___ RECORDS FOR THE EXERCISE ___

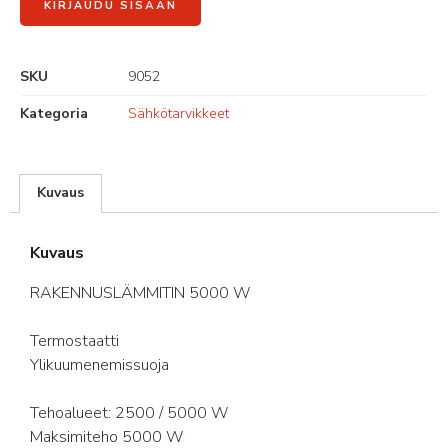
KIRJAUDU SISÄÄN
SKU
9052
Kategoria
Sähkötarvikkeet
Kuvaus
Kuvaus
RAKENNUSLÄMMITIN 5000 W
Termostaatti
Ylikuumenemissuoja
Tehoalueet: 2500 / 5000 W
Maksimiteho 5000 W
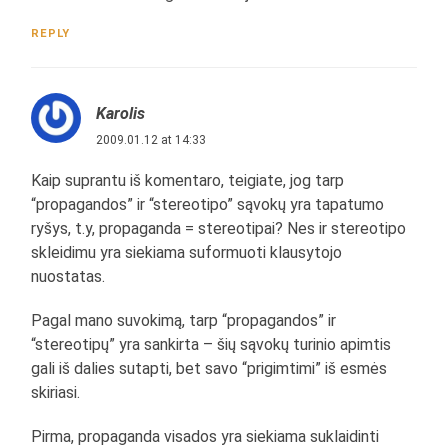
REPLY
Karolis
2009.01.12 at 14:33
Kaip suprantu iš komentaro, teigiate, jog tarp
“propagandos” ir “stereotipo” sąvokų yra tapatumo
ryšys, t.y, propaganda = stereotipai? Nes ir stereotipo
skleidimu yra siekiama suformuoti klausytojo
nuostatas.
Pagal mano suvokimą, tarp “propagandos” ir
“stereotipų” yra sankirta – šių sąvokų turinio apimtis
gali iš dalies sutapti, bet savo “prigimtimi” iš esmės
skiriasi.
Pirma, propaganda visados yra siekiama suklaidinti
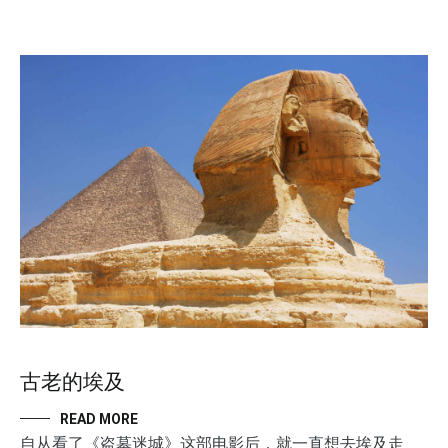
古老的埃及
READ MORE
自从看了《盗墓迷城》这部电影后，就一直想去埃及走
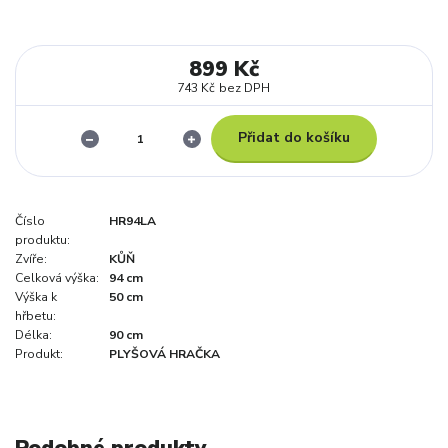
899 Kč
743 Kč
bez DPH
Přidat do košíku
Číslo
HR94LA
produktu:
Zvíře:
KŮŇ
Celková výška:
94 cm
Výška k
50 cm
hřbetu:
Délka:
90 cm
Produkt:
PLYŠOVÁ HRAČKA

___
___ RECORDS FOR THE EXERCISE ___

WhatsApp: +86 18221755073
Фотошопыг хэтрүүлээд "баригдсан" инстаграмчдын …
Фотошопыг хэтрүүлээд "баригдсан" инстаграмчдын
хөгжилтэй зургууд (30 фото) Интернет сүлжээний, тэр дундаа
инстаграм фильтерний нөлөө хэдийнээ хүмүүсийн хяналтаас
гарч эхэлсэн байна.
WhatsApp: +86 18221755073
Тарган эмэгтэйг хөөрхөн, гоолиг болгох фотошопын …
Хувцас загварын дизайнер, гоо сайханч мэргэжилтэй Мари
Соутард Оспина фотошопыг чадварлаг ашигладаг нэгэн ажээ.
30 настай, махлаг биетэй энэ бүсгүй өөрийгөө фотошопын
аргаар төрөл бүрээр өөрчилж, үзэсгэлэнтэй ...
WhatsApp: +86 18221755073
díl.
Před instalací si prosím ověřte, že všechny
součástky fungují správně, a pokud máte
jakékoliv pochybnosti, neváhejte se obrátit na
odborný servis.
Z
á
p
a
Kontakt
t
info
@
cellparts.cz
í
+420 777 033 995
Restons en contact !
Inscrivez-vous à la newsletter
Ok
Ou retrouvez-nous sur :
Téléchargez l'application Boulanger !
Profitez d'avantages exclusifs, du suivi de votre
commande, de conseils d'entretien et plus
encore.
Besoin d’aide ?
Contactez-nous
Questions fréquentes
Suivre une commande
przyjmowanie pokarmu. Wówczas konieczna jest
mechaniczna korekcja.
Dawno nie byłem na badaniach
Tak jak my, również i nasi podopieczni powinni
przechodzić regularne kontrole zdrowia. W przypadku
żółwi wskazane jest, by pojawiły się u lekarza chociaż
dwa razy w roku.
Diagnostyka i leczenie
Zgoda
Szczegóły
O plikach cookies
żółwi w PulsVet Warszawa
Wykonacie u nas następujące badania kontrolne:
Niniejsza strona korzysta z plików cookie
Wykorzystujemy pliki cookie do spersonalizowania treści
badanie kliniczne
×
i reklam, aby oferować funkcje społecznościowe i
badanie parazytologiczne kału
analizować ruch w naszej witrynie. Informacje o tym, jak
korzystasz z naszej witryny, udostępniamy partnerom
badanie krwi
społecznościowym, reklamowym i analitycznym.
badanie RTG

___

## TASK GOAL
Nothing but the lines from the one with "Pagal mano suvokimą, tarp" to the one with "PLYŠOVÁ HRAČKA" above, both included, should be transcribed, exactly and without pictures.

## SOLVED PROBLEM
Pagal mano suvokimą, tarp “propagandos” ir
“stereotipų” yra sankirta – šių sąvokų turinio apimtis
gali iš dalies sutapti, bet savo “prigimtimi” iš esmės
skiriasi.
Pirma, propaganda visados yra siekiama suklaidinti
古老的埃及
READ MORE
自从看了《盗墓迷城》这部电影后，就一直想去埃及走
899 Kč
743 Kč
bez DPH
Přidat do košíku
Číslo
HR94LA
produktu:
Zvíře:
KŮŇ
Celková výška:
94 cm
Výška k
50 cm
hřbetu:
Délka:
90 cm
Produkt:
PLYŠOVÁ HRAČKA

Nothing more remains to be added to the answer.